How to Apply Compost Tea
You can use compost tea two ways: as a soil drench poured directly around plant roots, or as a foliar spray misted onto leaves. Each method serves a slightly different purpose.
A soil drench introduces beneficial microbes directly into the root zone, where they colonize the soil and improve nutrient cycling. You can apply it unfiltered at a rate of about 5 gallons per acre for larger areas, or simply pour it around the base of individual plants in a home garden. A foliar spray coats leaf surfaces with beneficial organisms that compete with disease-causing fungi and bacteria. For spraying, the tea needs to be filtered (to avoid clogging your sprayer) and can be applied at roughly 10 gallons per acre.
Compost tea can be diluted to four or five times its original volume and still deliver benefits, which makes a single batch go a long way in a backyard garden. Apply it in the early morning or late afternoon to avoid UV damage to the microbes, and use it within a few hours of finishing the brew. Once the air pump stops, microbial populations begin to decline quickly.

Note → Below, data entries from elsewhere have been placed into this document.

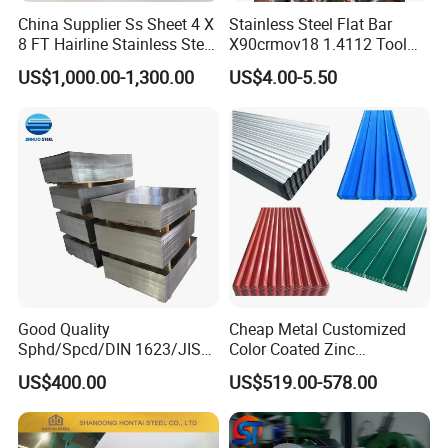
China Supplier Ss Sheet 4 X
Stainless Steel Flat Bar
8 FT Hairline Stainless Steel
X90crmov18 1.4112 Tool
Plate for Elevator
Steel for Knife
US$1,000.00-1,300.00
US$4.00-5.50
Decoration
Good Quality
Cheap Metal Customized
Sphd/Spcd/DIN 1623/JIS
Color Coated Zinc
G3141/Q235/Galvanized/P
Corrugated Steel Rooftop
US$400.00
US$519.00-578.00
ainted/Annealed/Decoratio
Sheet 0.45mm Color Roof
n/Door/Roofing/PPGI/Zero
Sheet
Spangles/Hot Rolled/Cold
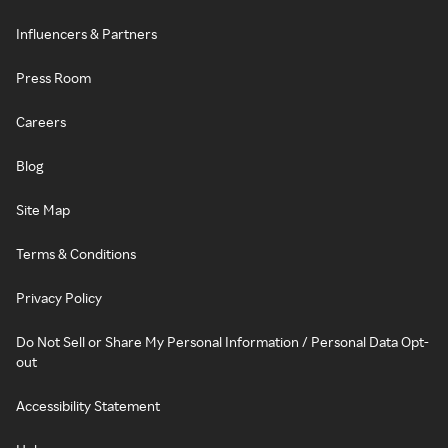
Influencers & Partners
Press Room
Careers
Blog
Site Map
Terms & Conditions
Privacy Policy
Do Not Sell or Share My Personal Information / Personal Data Opt-
out
Accessibility Statement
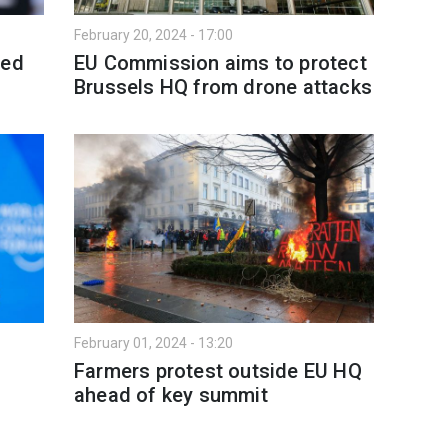
February 20, 2024 - 17:00
ved
EU Commission aims to protect
Brussels HQ from drone attacks
February 01, 2024 - 13:20
Farmers protest outside EU HQ
ahead of key summit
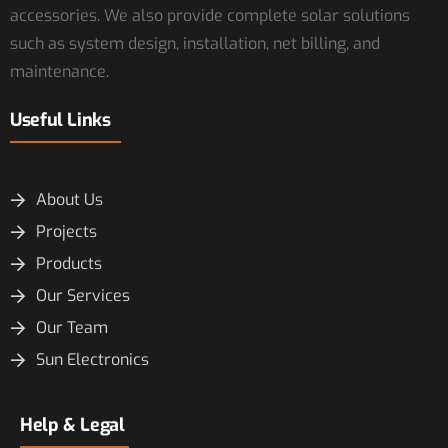
accessories. We also provide complete solar solutions
such as system design, installation, net billing, and
maintenance.
Useful Links
About Us
Projects
Products
Our Services
Our Team
Sun Electronics
Help & Legal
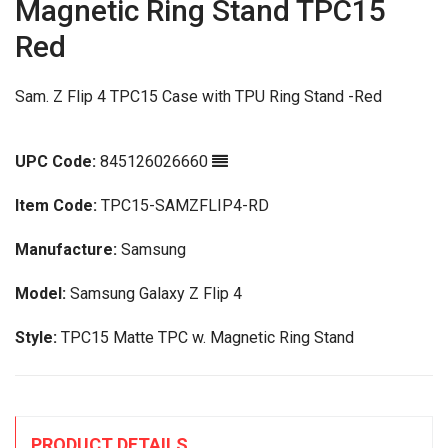
Magnetic Ring Stand TPC15
Red
Sam. Z Flip 4 TPC15 Case with TPU Ring Stand -Red
UPC Code:
845126026660
Item Code:
TPC15-SAMZFLIP4-RD
Manufacture:
Samsung
Model:
Samsung Galaxy Z Flip 4
Style:
TPC15 Matte TPC w. Magnetic Ring Stand
PRODUCT DETAILS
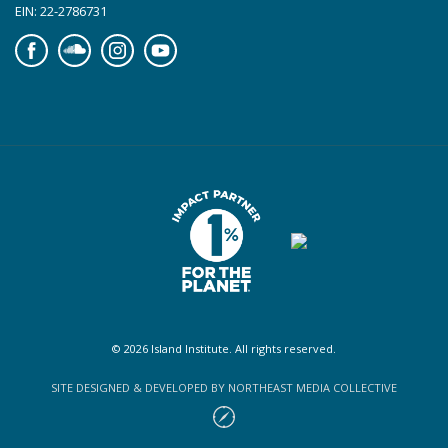
EIN: 22-2786731
Facebook
Soundcloud
Instagram
YouTube
© 2026 Island Institute. All rights reserved.
SITE DESIGNED & DEVELOPED BY NORTHEAST MEDIA COLLECTIVE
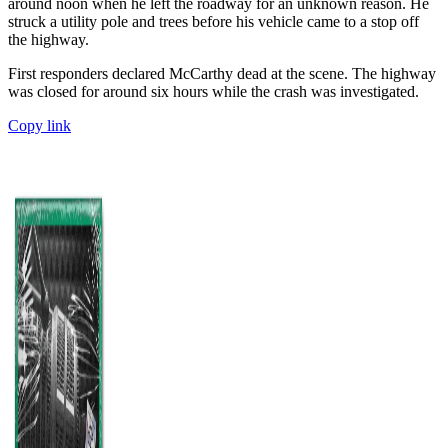
around noon when he left the roadway for an unknown reason. He
struck a utility pole and trees before his vehicle came to a stop off
the highway.
First responders declared McCarthy dead at the scene. The highway
was closed for around six hours while the crash was investigated.
Copy link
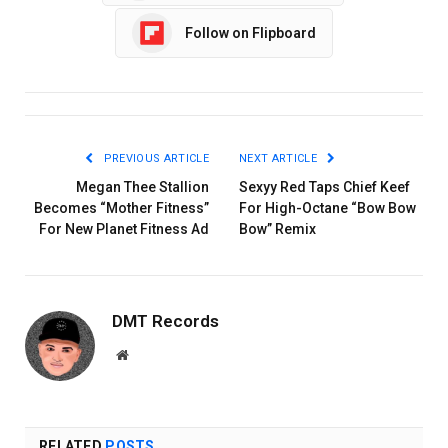
Follow on Flipboard
PREVIOUS ARTICLE
NEXT ARTICLE
Megan Thee Stallion
Sexyy Red Taps Chief Keef
Becomes “Mother Fitness”
For High-Octane “Bow Bow
For New Planet Fitness Ad
Bow” Remix
DMT Records
Website
RELATED
POSTS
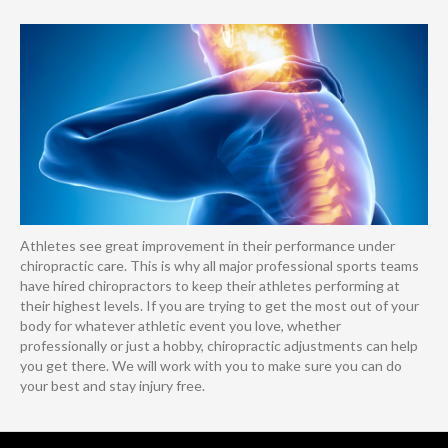
Athletes see great improvement in their performance under
chiropractic care. This is why all major professional sports teams
have hired chiropractors to keep their athletes performing at
their highest levels. If you are trying to get the most out of your
body for whatever athletic event you love, whether
professionally or just a hobby, chiropractic adjustments can help
you get there. We will work with you to make sure you can do
your best and stay injury free.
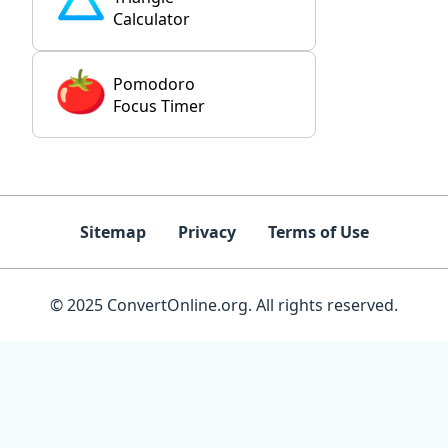
Calculator
Pomodoro
Focus Timer
Sitemap
Privacy
Terms of Use
© 2025 ConvertOnline.org. All rights reserved.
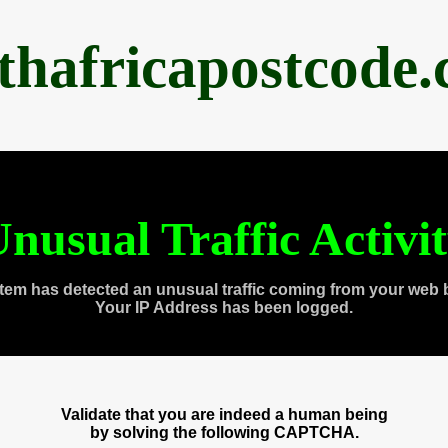
thafricapostcode
nusual Traffic Activi
tem has detected an unusual traffic coming from your web 
Your IP Address has been logged.
Validate that you are indeed a human being
by solving the following CAPTCHA.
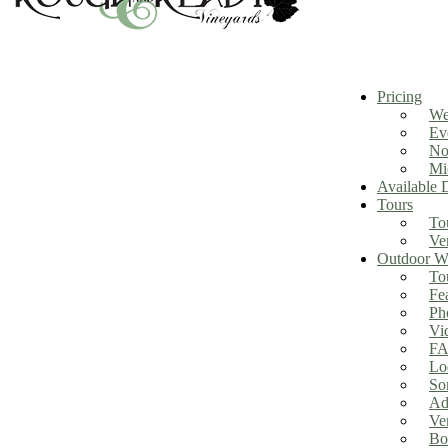
Pricing
We
Ev
No
Mi
Available 
Tours
To
Ve
Outdoor We
To
Fe
Ph
Vi
FA
Lo
So
Ad
Ve
Bo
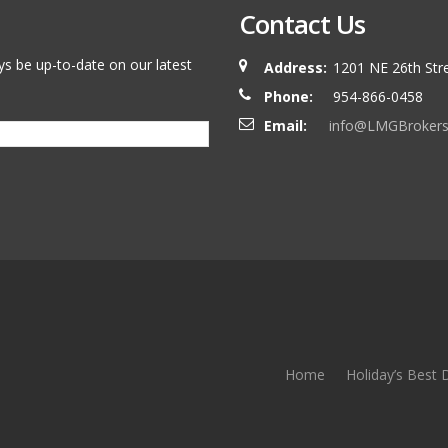
Contact Us
ys be up-to-date on our latest
Address:
1201 NE 26th Stre
Phone:
954-866-0458
Email:
info@LMGBroker
Home
Holiday’s Best 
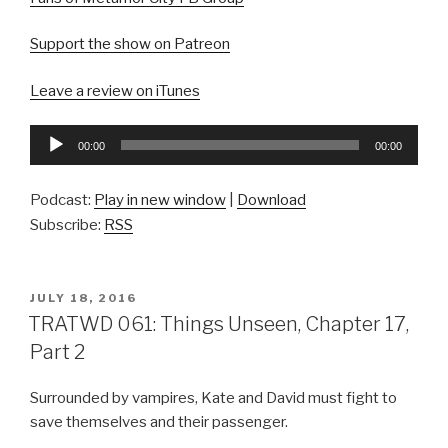
Support the show on Patreon
Leave a review on iTunes
Audio
00:00
00:00
Player
Podcast:
Play in new window
|
Download
Subscribe:
RSS
POSTED
JULY 18, 2016
ON
TRATWD 061: Things Unseen, Chapter 17,
Part 2
Surrounded by vampires, Kate and David must fight to
save themselves and their passenger.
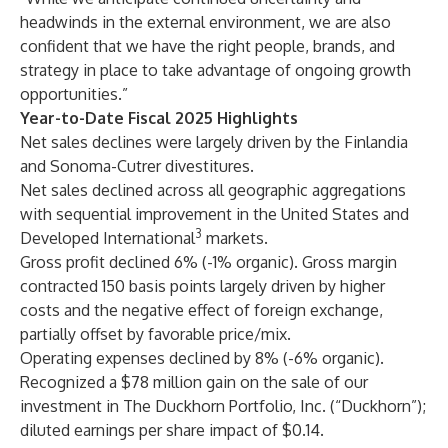
headwinds in the external environment, we are also
confident that we have the right people, brands, and
strategy in place to take advantage of ongoing growth
opportunities.”
Year-to-Date Fiscal 2025 Highlights
Net sales declines were largely driven by the Finlandia
and Sonoma-Cutrer divestitures.
Net sales declined across all geographic aggregations
with sequential improvement in the United States and
3
Developed International
markets.
Gross profit declined 6% (-1% organic). Gross margin
contracted 150 basis points largely driven by higher
costs and the negative effect of foreign exchange,
partially offset by favorable price/mix.
Operating expenses declined by 8% (-6% organic).
Recognized a $78 million gain on the sale of our
investment in The Duckhorn Portfolio, Inc. (“Duckhorn”);
diluted earnings per share impact of $0.14.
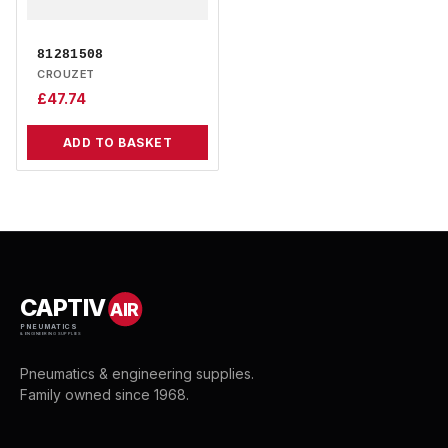
81281508
CROUZET
£
47.74
ADD TO BASKET
CAPTIV
AIR
PNEUMATICS
& ENGINEERING SUPPLIES
Pneumatics & engineering supplies.
Family owned since 1968.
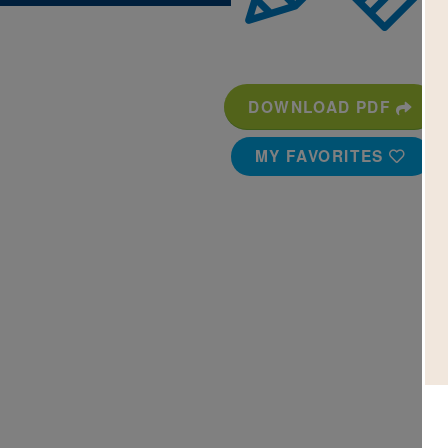
DOWNLOAD PDF
MY FAVORITES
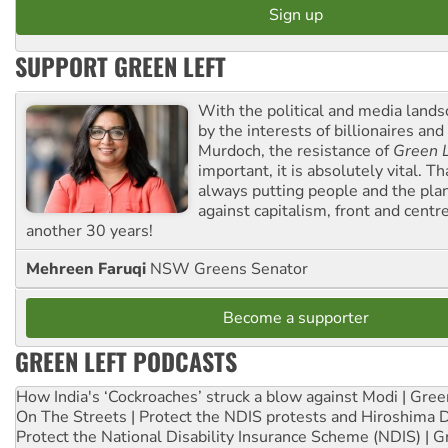
SUPPORT GREEN LEFT
With the political and media land
by the interests of billionaires an
Murdoch, the resistance of
Green L
important, it is absolutely vital. T
always putting people and the plan
against capitalism, front and centr
another 30 years!
Mehreen Faruqi
NSW Greens Senator
Become a supporter
GREEN LEFT PODCASTS
How India's ‘Cockroaches’ struck a blow against Modi | Gre
On The Streets | Protect the NDIS protests and Hiroshima 
Protect the National Disability Insurance Scheme (NDIS) | G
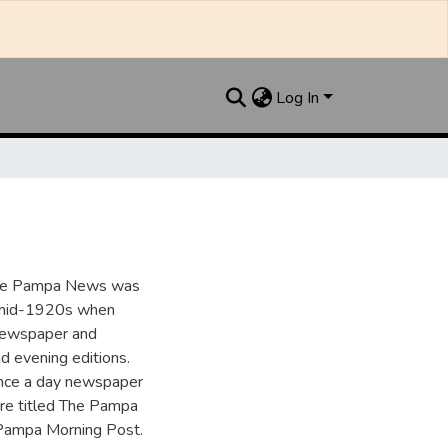
Log In
the Pampa News was
e mid-1920s when
 newspaper and
nd evening editions.
nce a day newspaper
re titled The Pampa
Pampa Morning Post.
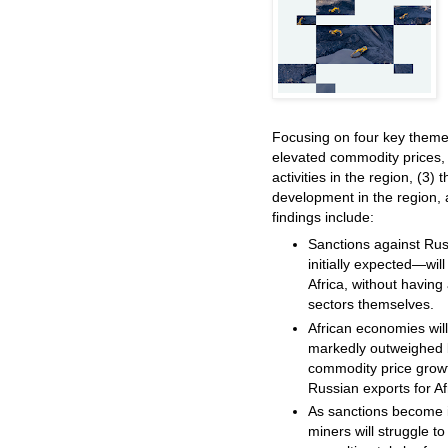
Focusing on four key theme
elevated commodity prices, 
activities in the region, (3) 
development in the region, a
findings include:
Sanctions against Ru
initially expected—wil
Africa, without havin
sectors themselves.
African economies wil
markedly outweighed b
commodity price growth
Russian exports for A
As sanctions become i
miners will struggle t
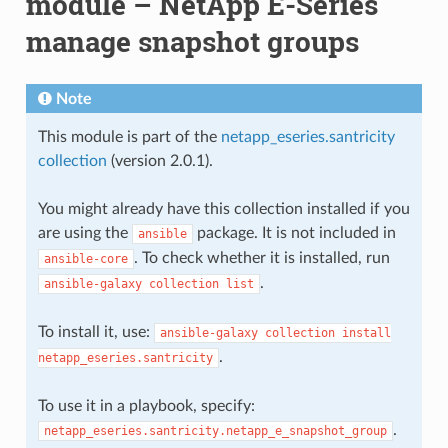
module – NetApp E-Series
manage snapshot groups
Note
This module is part of the
netapp_eseries.santricity
collection
(version 2.0.1).
You might already have this collection installed if you
are using the
package. It is not included in
ansible
. To check whether it is installed, run
ansible-core
.
ansible-galaxy
collection
list
To install it, use:
ansible-galaxy
collection
install
.
netapp_eseries.santricity
To use it in a playbook, specify:
.
netapp_eseries.santricity.netapp_e_snapshot_group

If your soil has been treated with synthetic chemicals for a long time, expect to need multiple applications before you see meaningful changes. Rebuilding a damaged soil microbiome takes time, and a single dose of compost tea won’t undo years of disruption. Many gardeners apply it every two to four weeks during the growing season.
What Compost Tea Can and Can’t Do
Compost tea genuinely introduces beneficial microorganisms to soil and leaf surfaces, and the science supports its role in disease suppression through microbial competition and plant immune activation. It provides a mild nutrient boost and can help rebuild soil biology after chemical use.
What it can’t do is replace compost itself. Solid compost adds organic matter, improves soil structure, and feeds soil life over months and years. Compost tea delivers a short-term pulse of microbial activity without meaningfully changing the physical properties of your soil. It also won’t rescue plants from serious nutrient deficiencies. The nutrient concentrations are too low to serve as a primary fertilizer, particularly for heavy-feeding crops like tomatoes or corn.
The most effective approach treats compost tea as one tool in a larger soil-building strategy. Pair it with regular compost applications, cover cropping, and mulching, and the biological boost from the tea has a much better foundation to work with.